Entonces… si no está “bien vista” la pena, ¿cómo es posible elaborar algo sin ese Otro que sostenga, que escuche y ayude a armar la realidad de la pérdida (de un amor, de un ideal, de un proyecto…)?
Si la vida es cambio, ¿cómo se elabora la falta inherente a ese cambio y movimiento propio de la vida sin alguien que escuche nuestra demanda para, a partir de ahí, armar un vínculo con ese que sostiene?

No es que la pena no sea cómoda, es la vida la que no es cómoda. ¿Por qué?

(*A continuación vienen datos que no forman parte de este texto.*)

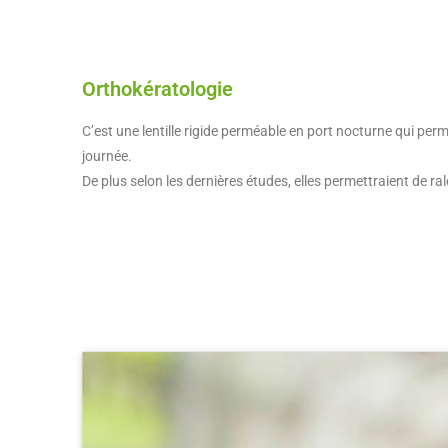
Orthokératologie
C’est une lentille rigide perméable en port nocturne qui per
journée.
De plus selon les dernières études, elles permettraient de ral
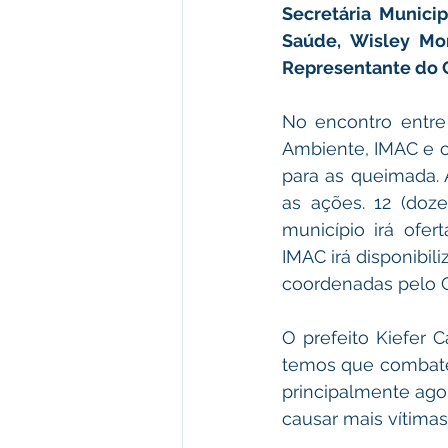
Secretária Municip
Saúde, Wisley Mon
Representante do C
No encontro entre 
Ambiente, IMAC e o
para as queimada. A
as ações. 12 (doze
município irá ofer
IMAC irá disponibil
coordenadas pelo 
O prefeito Kiefer 
temos que combater
principalmente ago
causar mais vítimas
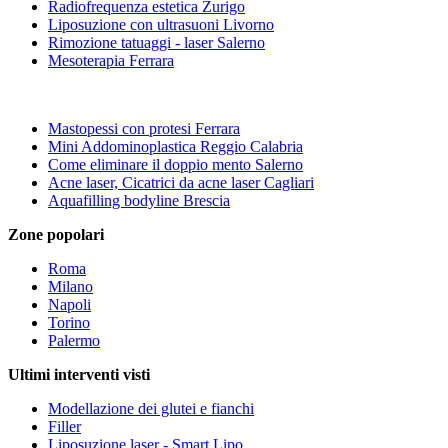
Radiofrequenza estetica Zurigo
Liposuzione con ultrasuoni Livorno
Rimozione tatuaggi - laser Salerno
Mesoterapia Ferrara
Mastopessi con protesi Ferrara
Mini Addominoplastica Reggio Calabria
Come eliminare il doppio mento Salerno
Acne laser, Cicatrici da acne laser Cagliari
Aquafilling bodyline Brescia
Zone popolari
Roma
Milano
Napoli
Torino
Palermo
Ultimi interventi visti
Modellazione dei glutei e fianchi
Filler
Liposuzione laser - Smart Lipo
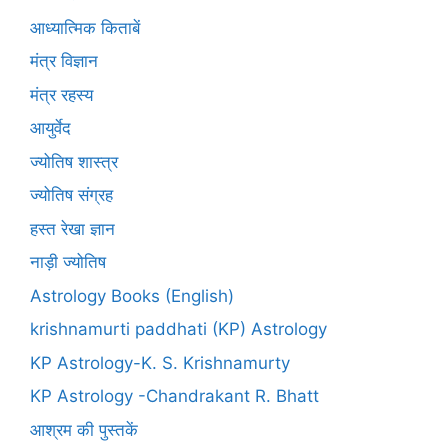
आध्यात्मिक किताबें
मंत्र विज्ञान
मंत्र रहस्य
आयुर्वेद
ज्योतिष शास्त्र
ज्योतिष संग्रह
हस्त रेखा ज्ञान
नाड़ी ज्योतिष
Astrology Books (English)
krishnamurti paddhati (KP) Astrology
KP Astrology-K. S. Krishnamurty
KP Astrology -Chandrakant R. Bhatt
आश्रम की पुस्तकें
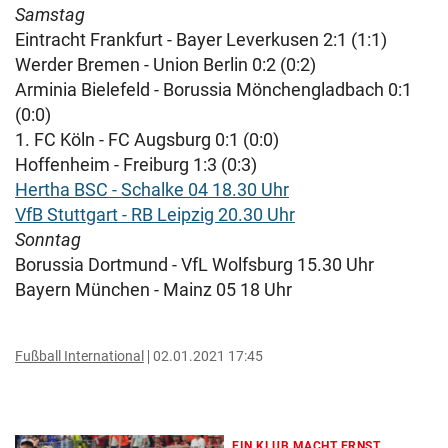
Samstag
Eintracht Frankfurt - Bayer Leverkusen 2:1 (1:1)
Werder Bremen - Union Berlin 0:2 (0:2)
Arminia Bielefeld - Borussia Mönchengladbach 0:1
(0:0)
1. FC Köln - FC Augsburg 0:1 (0:0)
Hoffenheim - Freiburg 1:3 (0:3)
Hertha BSC - Schalke 04 18.30 Uhr
VfB Stuttgart - RB Leipzig 20.30 Uhr
Sonntag
Borussia Dortmund - VfL Wolfsburg 15.30 Uhr
Bayern München - Mainz 05 18 Uhr
Fußball International
02.01.2021 17:45
EIN KLUB MACHT ERNST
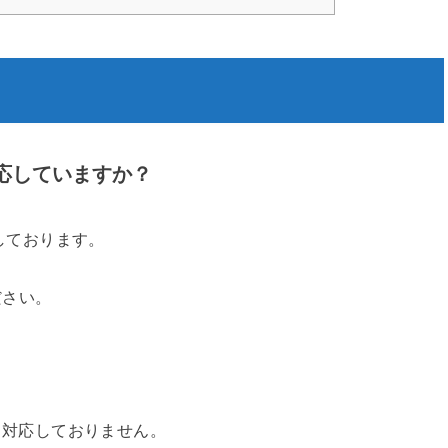
応していますか？
しております。
ださい。
には対応しておりません。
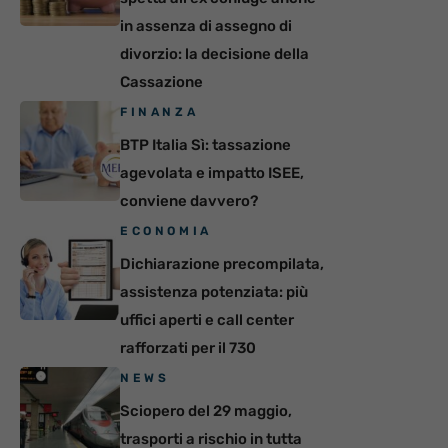
in assenza di assegno di
divorzio: la decisione della
Cassazione
FINANZA
BTP Italia Sì: tassazione
agevolata e impatto ISEE,
conviene davvero?
ECONOMIA
Dichiarazione precompilata,
assistenza potenziata: più
uffici aperti e call center
rafforzati per il 730
NEWS
Sciopero del 29 maggio,
trasporti a rischio in tutta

Porque la vida es cambio, reajuste, vuelta a empezar, pérdida y conquista. Así que, saber (aprender) hacer duelos es fundamental para estar en la vida. “Dejadme estar triste” decía una paciente que había sufrido varios abortos.

Sin ánimo de etiquetar, esta especie de fobia a la tristeza del otro y de uno mismo, representa de nuevo la sociedad narcisista que desgraciada y penosamente reina en la actualidad. ¿Estamos más deprimidos porque no nos podemos deprimir?, ¿pueden los niños estar tristes? O queremos SOLO niños felices para no sufrir nosotros.

Si la tristeza es inherente al hombre y a la vida no será mejor aprender a pensarla, retirarse y llorarla para, luego, sí poder volver a la posibilidad de seguir. La pena no es cómoda pero también sirve.

La vida en sí, los momentos de cambio o incluso evolución, también pueden tener una significación de pérdida muy marcada: maternidad, jubilación, comienzo de estudios o un trabajo… Algo ya no va a ser más, va a ser otra cosa, pero eso que era (la vida sin hijos, la casa en la que viviste o esos compañeros de trabajo) acabó. El papel de la tristeza, aunque incómoda, es crucial para abrir la posibilidad de abrazar lo nuevo que acontece. Paradójicamente, las dificultades para “poder estar triste” nos dejan con trabajos psíquicos pendientes que bloquean el acceso al deseo y a la vida.

En la escucha al paciente está este permiso. Se puede estar triste, se puede hablar de un sufrimiento. Si la paciente que da nombre a este texto pudo hablar de su pena, de su soledad y de su dolor, y pudo, como dice un colega, mirar la tristeza de frente y fijamente a los ojos, ahí empezó a apretar menos el pantalón.

Alicia Reinoso

Referencias bibliográficas

Fernández, C.: Melancolía, clínica y transmisión generacional. Barcelona. Xoroi Ediciones, 2019. 

Freud, S. (1920): Más allá del principio de placer. En Obras Completas, tomo XVIII. Buenos Aires. Amorrortu, 2007.

Martín, L. y Colina, F. (2018): Manual de psicopatología. Madrid. La revolución delirante, 2022.